(Task material Opens)

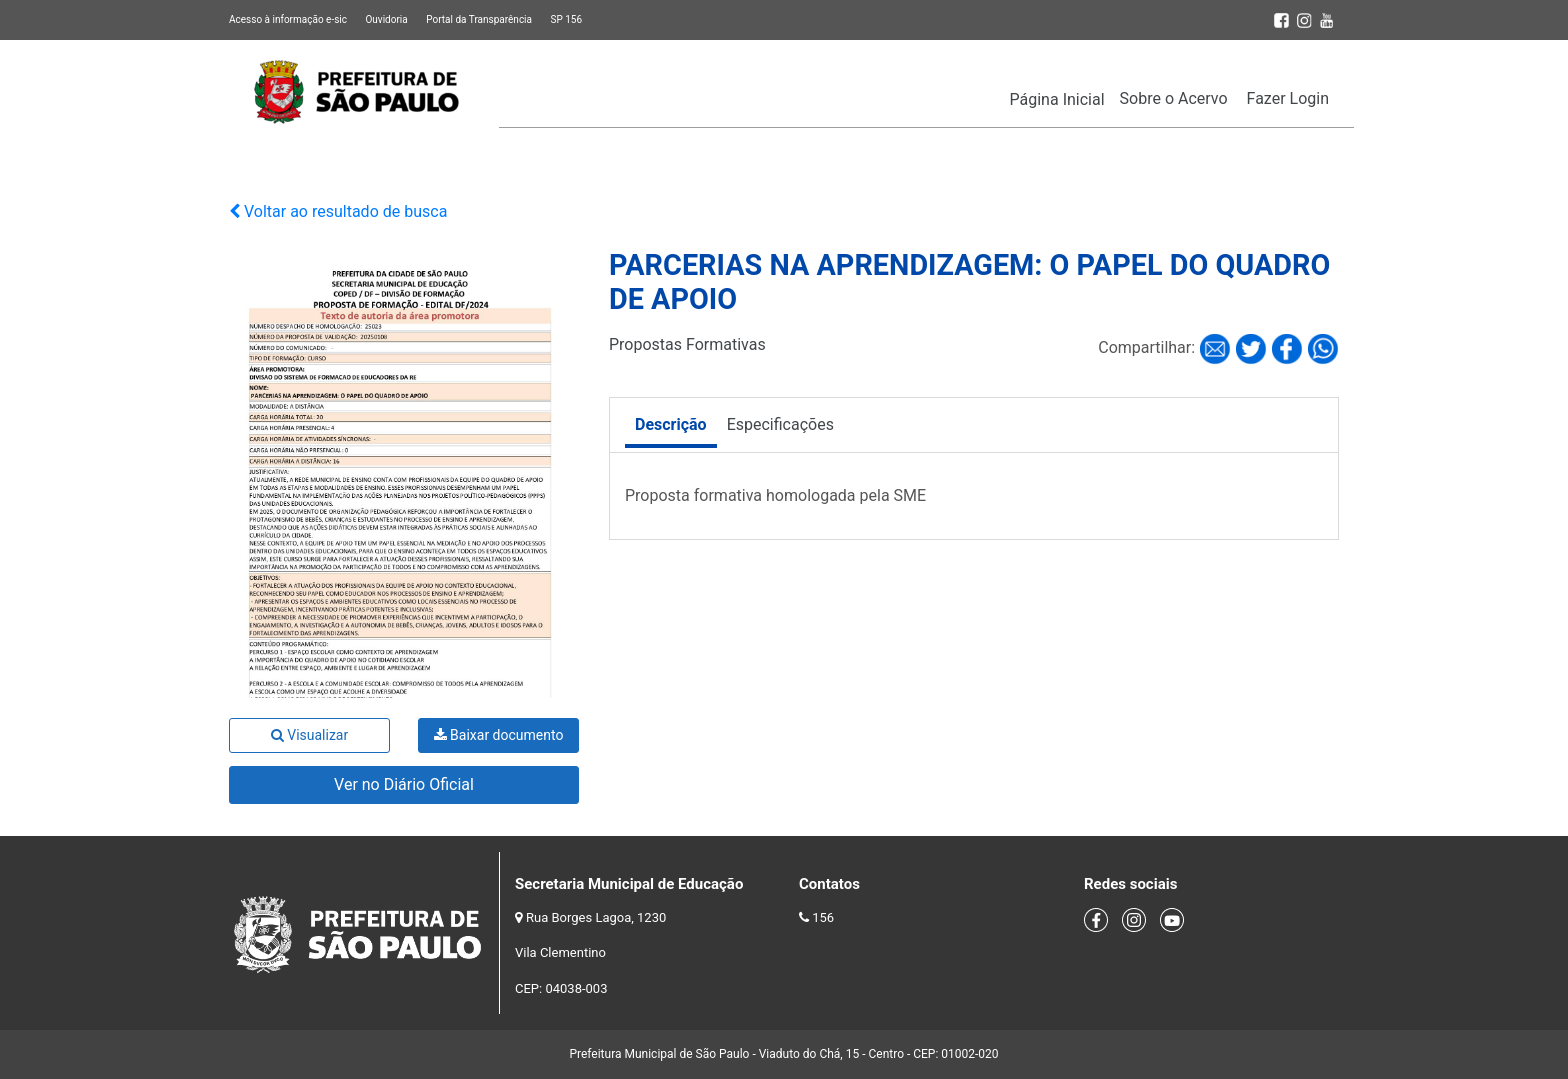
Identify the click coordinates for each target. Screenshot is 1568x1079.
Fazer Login (1288, 98)
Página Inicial (1057, 99)
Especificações (780, 424)
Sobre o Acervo (1174, 98)
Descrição (671, 424)
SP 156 (566, 19)
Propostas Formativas (687, 344)
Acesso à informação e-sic (288, 19)
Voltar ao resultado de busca (338, 211)
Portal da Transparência (479, 19)
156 (823, 917)
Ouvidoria (386, 19)
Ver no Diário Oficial (404, 784)
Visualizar (309, 735)
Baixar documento (499, 735)
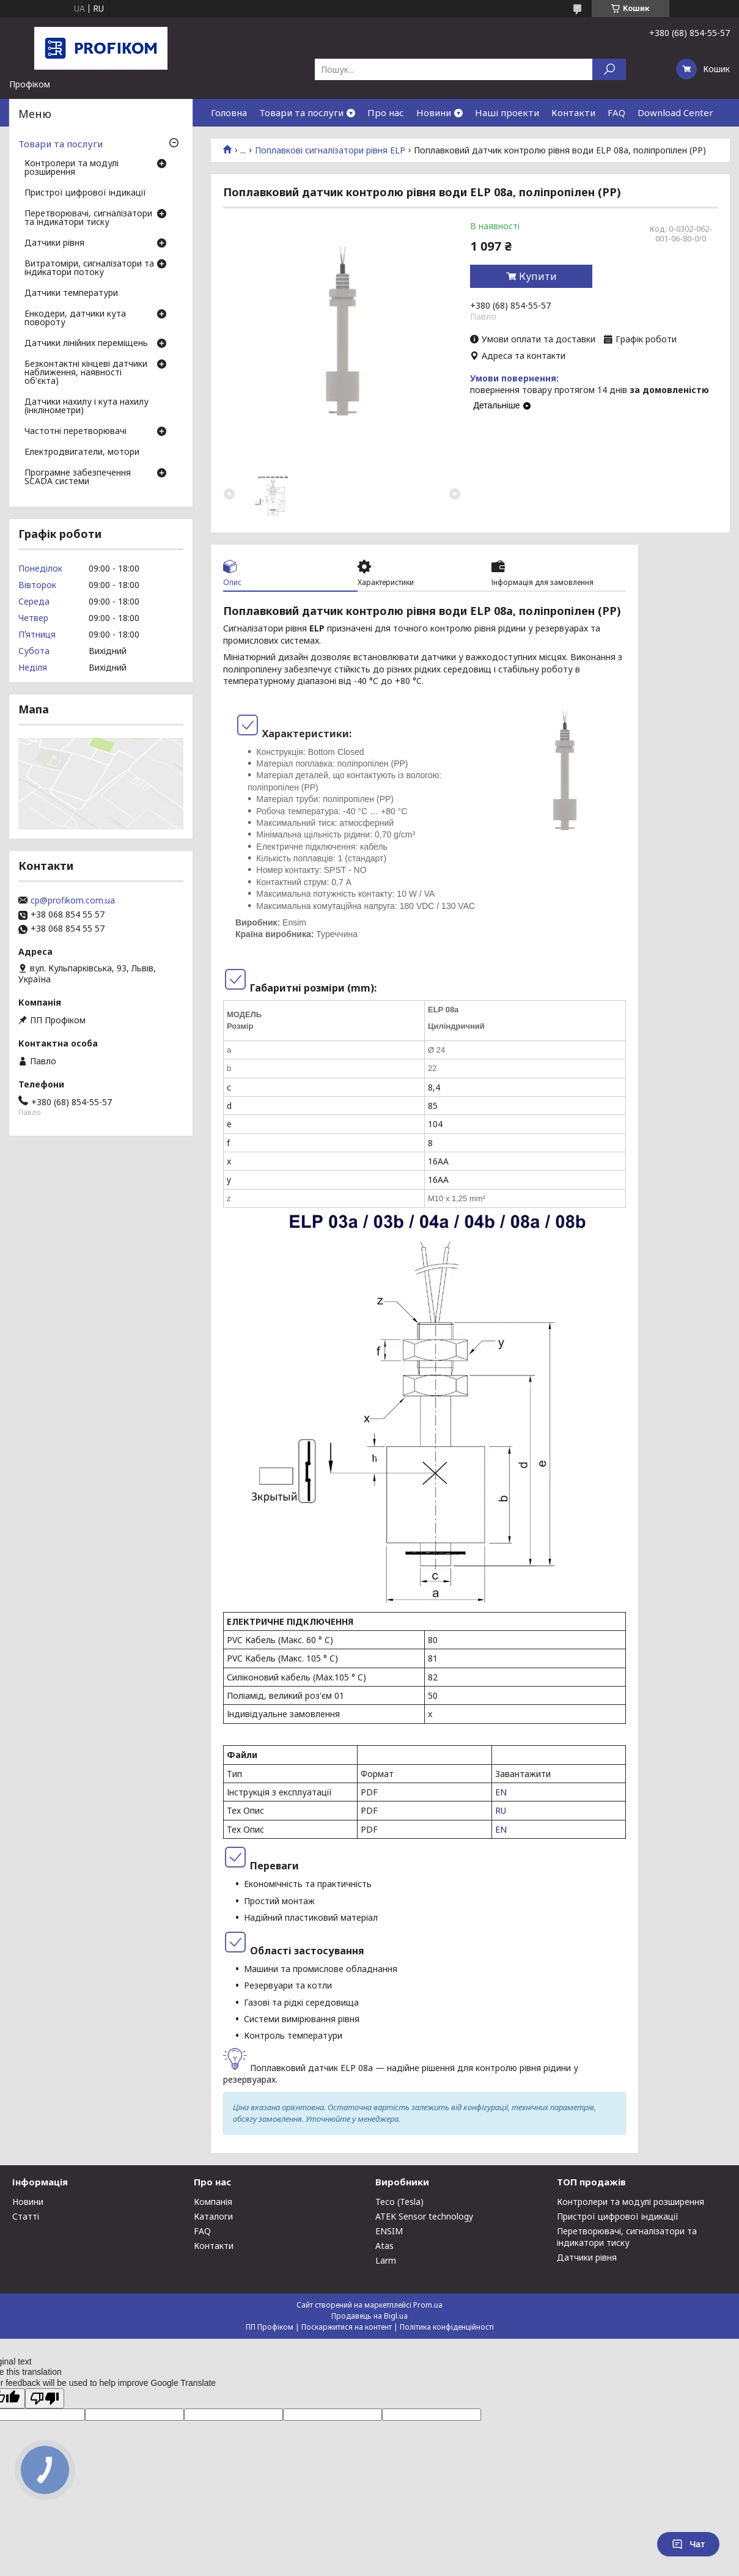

(Task material Closes)

Leave the pictures out, and copy exactly each line from the one containing "Propostas Formativas (687, 344)" through the final line of the data.

Propostas Formativas (687, 344)
Acesso à informação e-sic (288, 19)
Voltar ao resultado de busca (338, 211)
Portal da Transparência (479, 19)
156 (823, 917)
Ouvidoria (386, 19)
Ver no Diário Oficial (404, 784)
Visualizar (309, 735)
Baixar documento (499, 735)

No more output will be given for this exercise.